July 18th Feige's Yancoin: Three consecutive releases of the US crypto bill + Retirement funds entering the market! BTC is strongly consolidating in anticipation of a breakout, ETH's main upward wave continues to lead altcoin rotation, with L2 and staking sectors becoming key areas for layout.
Technical Analysis:
BTC: On Monday, it surged and then retreated; on Tuesday, it dipped to 116K to build a support platform at this position. Currently, it has formed three consecutive small upward candles, and the overall trend is fully aligned with the recent research reports advocating for long positions at low levels. The current market is in a strong consolidation phase after reaching new highs, and the medium to long-term structure is completely in a bullish arrangement, with a clear trend of upward movement. If the subsequent market can continue to increase in volume and reach new highs, it will enter a new round of main upward waves. Looking at the 4-hour chart, the previously mentioned pressure at the 120K level is significant, with K-line repeatedly surging and retreating, showing a bit of weakness. Main capital is leaning towards Ethereum and altcoins. In terms of intra-day operations, the focus should be on the two support lines of 118K-116K for bullish opportunities.
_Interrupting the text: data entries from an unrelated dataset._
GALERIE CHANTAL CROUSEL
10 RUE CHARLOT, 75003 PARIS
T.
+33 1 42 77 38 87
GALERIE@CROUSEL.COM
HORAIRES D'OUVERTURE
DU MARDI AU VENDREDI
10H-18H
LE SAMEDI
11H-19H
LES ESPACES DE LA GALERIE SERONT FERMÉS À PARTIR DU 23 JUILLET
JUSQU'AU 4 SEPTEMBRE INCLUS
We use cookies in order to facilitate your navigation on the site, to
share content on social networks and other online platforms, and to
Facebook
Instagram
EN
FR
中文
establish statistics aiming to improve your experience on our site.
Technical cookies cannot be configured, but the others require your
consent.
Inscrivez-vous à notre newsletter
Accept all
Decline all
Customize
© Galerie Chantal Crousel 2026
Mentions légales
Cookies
ETH: The daily line has seen four consecutive days of increased volume and strong momentum, currently in the mid to late stage of the main upward wave. The characteristics of future increases mainly manifest as daily K-line patterns with surges followed by retreats, with long upper shadows on small upward candles. Current volume has broken through the average level of the past three months, with obvious signals of new capital entering. There are no significant upper shadows on the K-line during the upward movement, indicating light selling pressure and strong buying, which is characteristic of the mid-term upward phase. If capital continues to flow in, the target can be seen at 4000+ high levels. Looking at the 4-hour chart, the K-line is steadily moving upwards along the 7-day moving average, with adjustments returning to the 14-day moving average. For subsequent intra-day short-term trading, bullish sentiment can be focused around the 7-day moving average, using the 14-day moving average as a defense. Given the large intra-day volatility, positions should be appropriately reduced, and the replenishment range should be expanded to withstand market adjustments.